Sesungguhnya fakta bila di Solo Fair Factor ke-2 bisa full peserta, kendati baru uji coba satu kelas, sedikit banyak bisa mematahkan anggapan tersebut.

Agus Black Jazz dari Ponorogo, mengaku ingin menggagas lomba dengan hadiah tropi saja, diusulkan untuk event PBI. Konsepnya sedikit berbeda dengan di Solo Fair Factor 2.

“Jujur ya, saya ini memang loyalis PBI. Kalau mau dirunut ke belakang, terutama di gelaran setelah saya come back lagi, hampir semua lomba PBI saya ikuti terus, hasil akhirnya sesungguhnya lebih banyak kecewanya,” ujarnya kepada burungnews.com beberapa hari seusai gelaran 20th Jogja Istimewa (12/2).

 

AGUS BLACK JAZZ DAN TROPI JUARA 1 SFF 2, HADIAH TANPA UANG

 

Dari satu kecewa ke kekecewaan berikut hingga menumpuk, toh tidak membuat Agus kapok. “Namanya loyalis, terlanjur cinta. Bahkan saya merasa memiliki dan ingin berbuat lebih supaya PBI bisa menjadi lebih baik, lombanya bisa bermartabat sebagaimana keinginan yang sering disampaikan oleh Pak Ketua Umum, H. Bagya Rakhmadi,” imbuhnya.

Gagasannya kali ini benar-benar unik. “Kalau di SSF 2, kan uang pendaftaran masuk ke panitia, setelah dikurangi buat biaya ini itu seperti tropi. Kebetulan waktu itu yang juara juga burung milik saya. Artinya, saya sepakat dan sangat mendukung konsep lomba hadiah tropi saja tanpa uang,” ujar Agus lagi.

Nah kalau gagasan yang sekarang dikemukakan oleh Agus, detilnya sungguh berbeda. “Uang pendaftaran itu, biar terjaga prestisnya, misal kita tentukan tiket lumayan mahal, 1 juta, 24-G. Kita anggap penuh, terkumpul 24 juta rupiah.
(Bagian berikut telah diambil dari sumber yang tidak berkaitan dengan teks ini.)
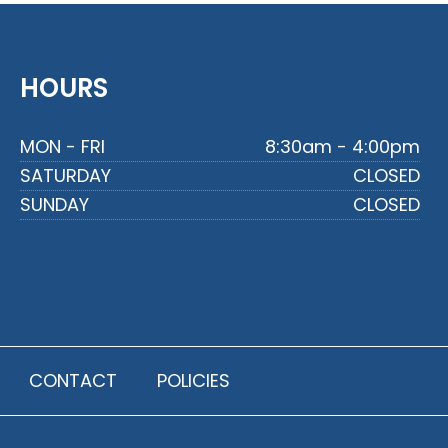
HOURS
MON - FRI
8:30am - 4:00pm
SATURDAY
CLOSED
SUNDAY
CLOSED
CONTACT
POLICIES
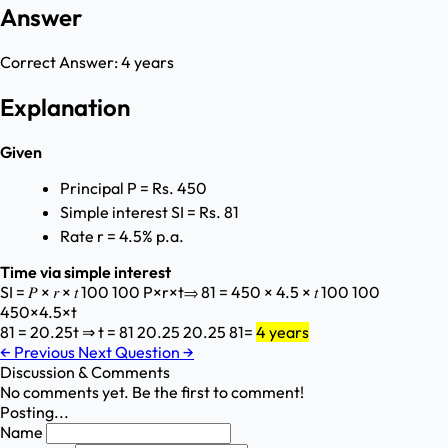
Answer
Correct Answer:
4 years
Explanation
Given
Principal P = Rs. 450
Simple interest SI = Rs. 81
Rate r = 4.5% p.a.
Time via simple interest
SI = 𝑃 × 𝑟 × 𝑡 100 100 P×r×t ​ ⇒ 81 = 450 × 4.5 × 𝑡 100 100
450×4.5×t ​
81 = 20.25t ⇒ t = 81 20.25 20.25 81 ​ =
4 years
←
Previous
Next Question
→
Discussion & Comments
No comments yet. Be the first to comment!
Posting...
Name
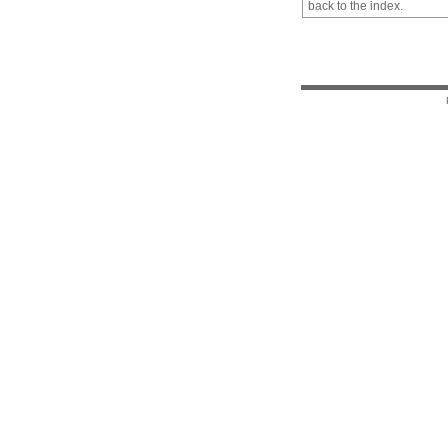
back to the index.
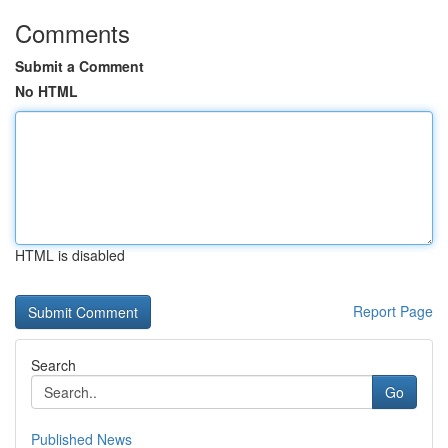
Comments
Submit a Comment
No HTML
HTML is disabled
Report Page
Search
Go
Published News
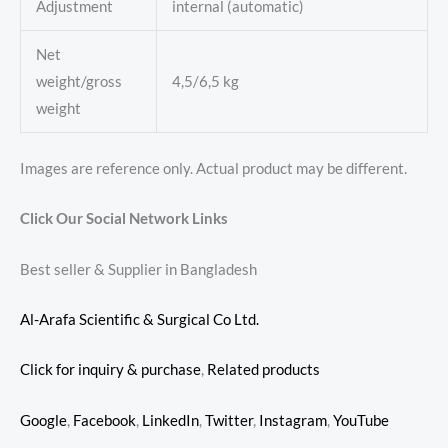
Adjustment
internal (automatic)
Net
weight/gross
4,5/6,5 kg
weight
Images are reference only. Actual product may be different.
Click Our Social Network Links
Best seller & Supplier in Bangladesh
Al-Arafa Scientific & Surgical Co Ltd.
Click for inquiry & purchase
,
Related products
Google
,
Facebook
,
LinkedIn
,
Twitter
,
Instagram
,
YouTube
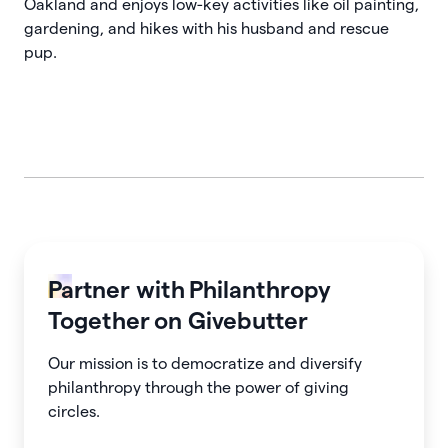
Oakland and enjoys low-key activities like oil painting,
gardening, and hikes with his husband and rescue
pup.
Partner with
Philanthropy
Together
on Givebutter
Our mission is to democratize and diversify
philanthropy through the power of giving
circles.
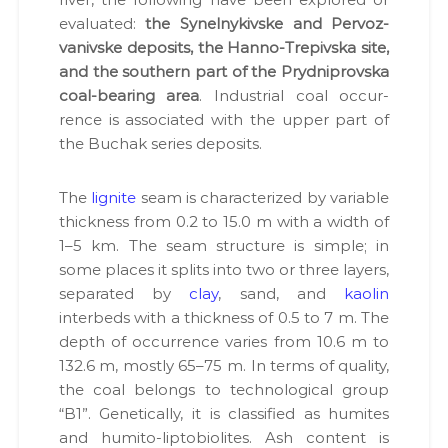
Р
eval­u­at­ed:
the Synel­nykivske and Per­voz­
,
р
vanivske deposits, the Han­no-Trepivs­ka site,
о
and the south­ern part of the Pryd­niprovs­ka
з
coal-bear­ing area
. Indus­tri­al coal occur­
р
о
rence is asso­ci­at­ed with the upper part of
б
the Buchak series deposits.
к
и
р
The
lig­nite
seam is char­ac­ter­ized by vari­able
о
thick­ness from 0.2 to 15.0 m with a width of
д
о
1–5 km. The seam struc­ture is sim­ple; in
в
some places it splits into two or three lay­ers,
и
sep­a­rat­ed by
clay
, sand, and
kaolin
щ
т
interbeds with a thick­ness of 0.5 to 7 m. The
а
depth of occur­rence varies from 10.6 m to
г
132.6 m, most­ly 65–75 m. In terms of qual­i­ty,
і
р
the coal belongs to tech­no­log­i­cal group
н
“B1”. Genet­i­cal­ly, it is clas­si­fied as humites
и
and humi­to-lip­to­bi­o­lites. Ash con­tent is
ч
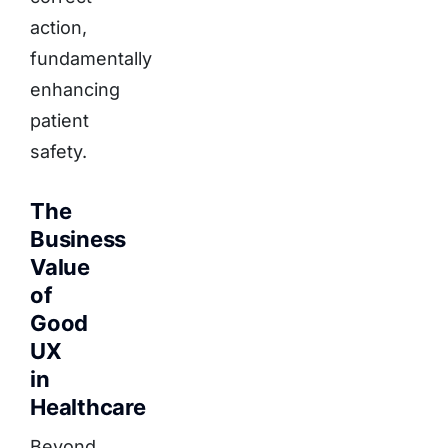
action,
fundamentally
enhancing
patient
safety.
The
Business
Value
of
Good
UX
in
Healthcare
Beyond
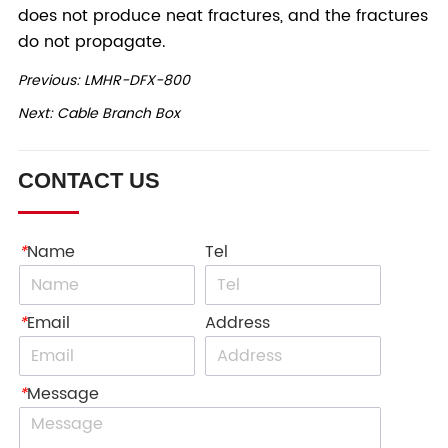
Previous:
LMHR-DFX-800
Next:
Cable Branch Box
CONTACT US
*
Name
Tel
*
Email
Address
*
Message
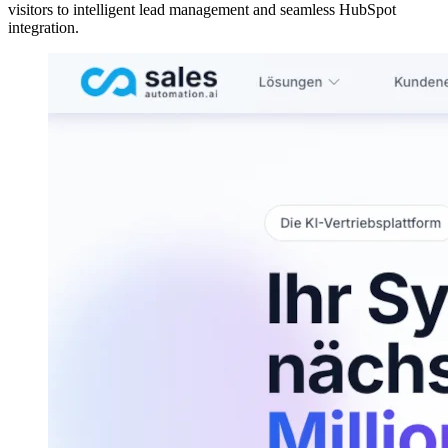
visitors to intelligent lead management and seamless HubSpot
integration.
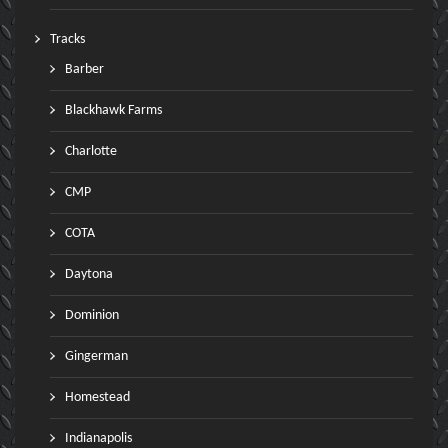
Tracks
Barber
Blackhawk Farms
Charlotte
CMP
COTA
Daytona
Dominion
Gingerman
Homestead
Indianapolis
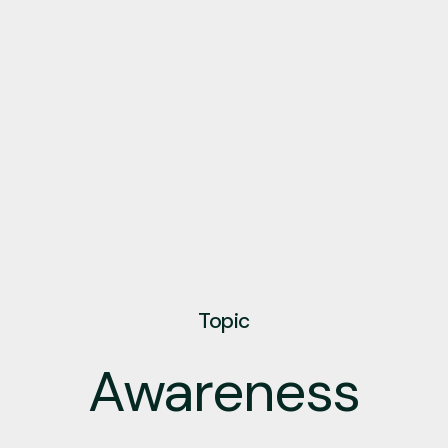
Topic
Awareness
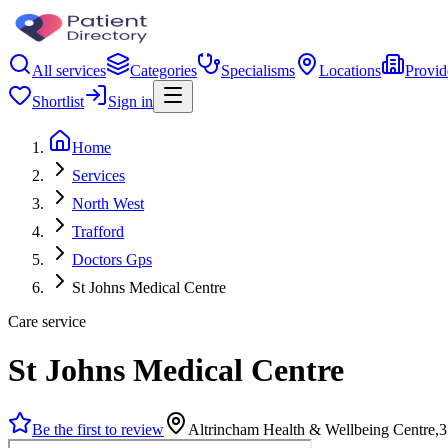
All services
Categories
Specialisms
Locations
Provid
Shortlist
Sign in
Home
Services
North West
Trafford
Doctors Gps
St Johns Medical Centre
Care service
St Johns Medical Centre
Be the first to review
Altrincham Health & Wellbeing Centre,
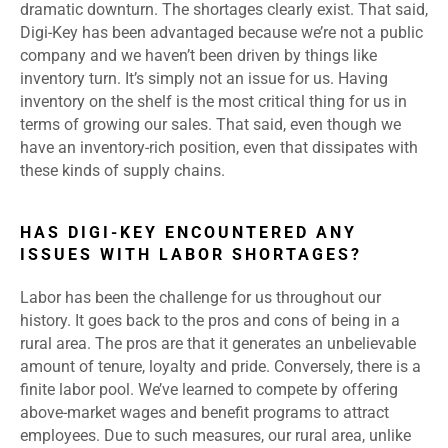
dramatic downturn. The shortages clearly exist. That said,
Digi-Key has been advantaged because we’re not a public
company and we haven’t been driven by things like
inventory turn. It’s simply not an issue for us. Having
inventory on the shelf is the most critical thing for us in
terms of growing our sales. That said, even though we
have an inventory-rich position, even that dissipates with
these kinds of supply chains.
HAS DIGI-KEY ENCOUNTERED ANY
ISSUES WITH LABOR SHORTAGES?
Labor has been the challenge for us throughout our
history. It goes back to the pros and cons of being in a
rural area. The pros are that it generates an unbelievable
amount of tenure, loyalty and pride. Conversely, there is a
finite labor pool. We’ve learned to compete by offering
above-market wages and benefit programs to attract
employees. Due to such measures, our rural area, unlike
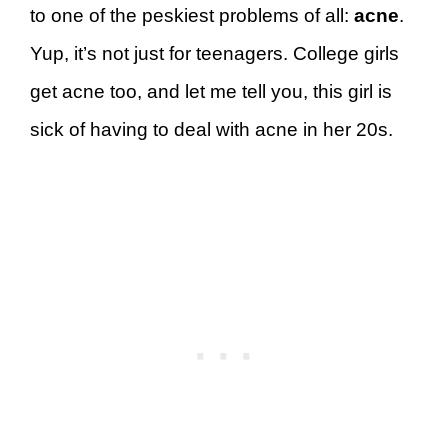
to one of the peskiest problems of all:
acne
.
Yup, it’s not just for teenagers. College girls
get acne too, and let me tell you, this girl is
sick of having to deal with acne in her 20s.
Setelah dikurangi untuk membeli tropi yang benar-benar eksklusif dan terbaik, misalnya seharga 500K per satu tropi, untuk juara 1-10, sisanya yang 19 juta full kita serahkan untuk fee juri.”

 

Burung yang sebelumnya bunyi tiba-tiba MACET dan memBISU? Berikan MONCER-1 selama beberapa hari, lihat perbedaannya dalam 5-7 hari, dijamin langsung JOSS kembali.

 

Dengan cara ini, panitia atau bagian dari panitia, tidak perlu lagi mencari-cari support dari luar, atau katakan dari peserta tertentu sebagaimana kecurigaan yang selama ini ada di benak banyak kicau mania. “Kalau kita merasa kecewa melihat yang juara kok bukan yang semestinya, kita pasti langsung curiga, wah ini ada main belakang. Meskipun belum tentu dan sulit membuktikan.”
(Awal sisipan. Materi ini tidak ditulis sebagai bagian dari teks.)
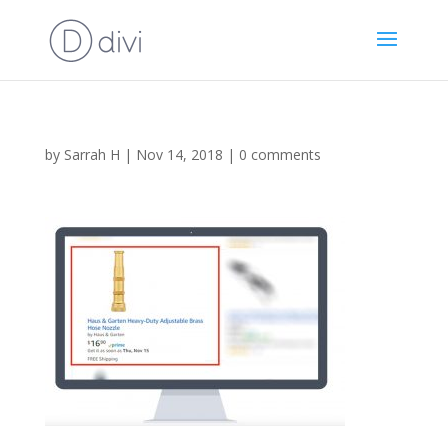
by
Sarrah H
|
Nov 14, 2018
|
0 comments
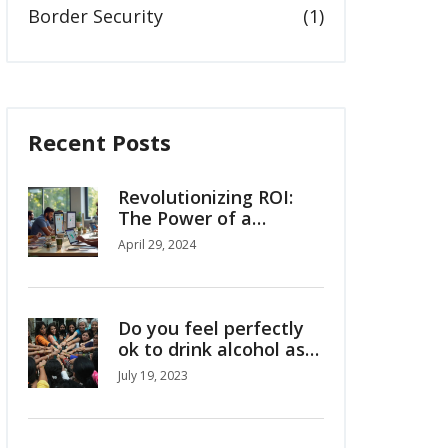
Border Security
(1)
Recent Posts
Revolutionizing ROI:
The Power of a
Custom Google Data
April 29, 2024
Studio Dashboard
Do you feel perfectly
ok to drink alcohol as
Indian girl/woman?
July 19, 2023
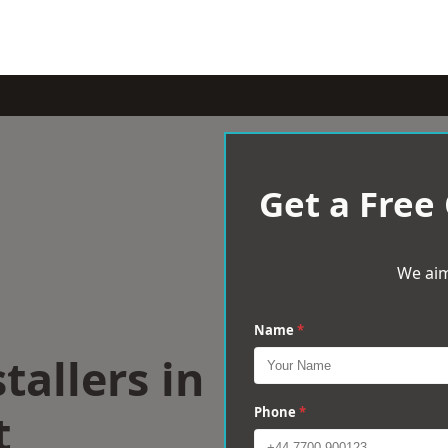
Get a Free
We aim
Name
*
tallers in
t
Phone
*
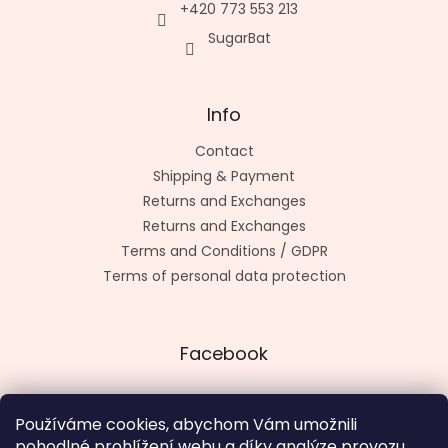
+420 773 553 213
SugarBat
Info
Contact
Shipping & Payment
Returns and Exchanges
Returns and Exchanges
Terms and Conditions / GDPR
Terms of personal data protection
Facebook
Používáme cookies, abychom Vám umožnili
pohodlné prohlížení webu a díky analýze provozu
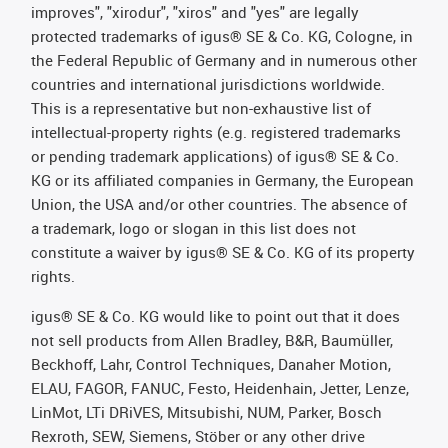
improves", "xirodur", "xiros" and "yes" are legally
protected trademarks of igus® SE & Co. KG, Cologne, in
the Federal Republic of Germany and in numerous other
countries and international jurisdictions worldwide.
This is a representative but non-exhaustive list of
intellectual-property rights (e.g. registered trademarks
or pending trademark applications) of igus® SE & Co.
KG or its affiliated companies in Germany, the European
Union, the USA and/or other countries. The absence of
a trademark, logo or slogan in this list does not
constitute a waiver by igus® SE & Co. KG of its property
rights.
igus® SE & Co. KG would like to point out that it does
not sell products from Allen Bradley, B&R, Baumüller,
Beckhoff, Lahr, Control Techniques, Danaher Motion,
ELAU, FAGOR, FANUC, Festo, Heidenhain, Jetter, Lenze,
LinMot, LTi DRiVES, Mitsubishi, NUM, Parker, Bosch
Rexroth, SEW, Siemens, Stöber or any other drive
Dengan pola yang diusulkan Agus, para juri sudah bisa menerima fee yang jumlahnya cukup besar, tetapi fee itu sebagai imbalan karena juri harus bekerja profesional, amanah, fairplay, bukan dari pihak tertentu karena dianggap membantu burung miliknya bisa juara.

“Karena asal duit itu kan dari semua peserta kelas itu, bukan dari salah satu atau sebagian kecil peserta yang support. 19 juta cukup besar meskipun dibagi, katakan 10 orang. Apalagi kalau kelas khusus ini dibuat beberapa kelas, misalnya ada yang 500K, 1.000K, dan 1.500K, atau variasi lain yang sekiranya masih bisa dijangkau oleh para peserta,” imbuhnya.

 

 

Apakah para calon peserta bersedia mengikuti kelas khusus yang hadiahnya tropi, meskipun dibuat mewah dan dibranding sebagai kelas paling prestis? “Nah ini tugas kita nanti mengajak para kicaumania yang bersedia “berkorban” demi kebaikan bersama.”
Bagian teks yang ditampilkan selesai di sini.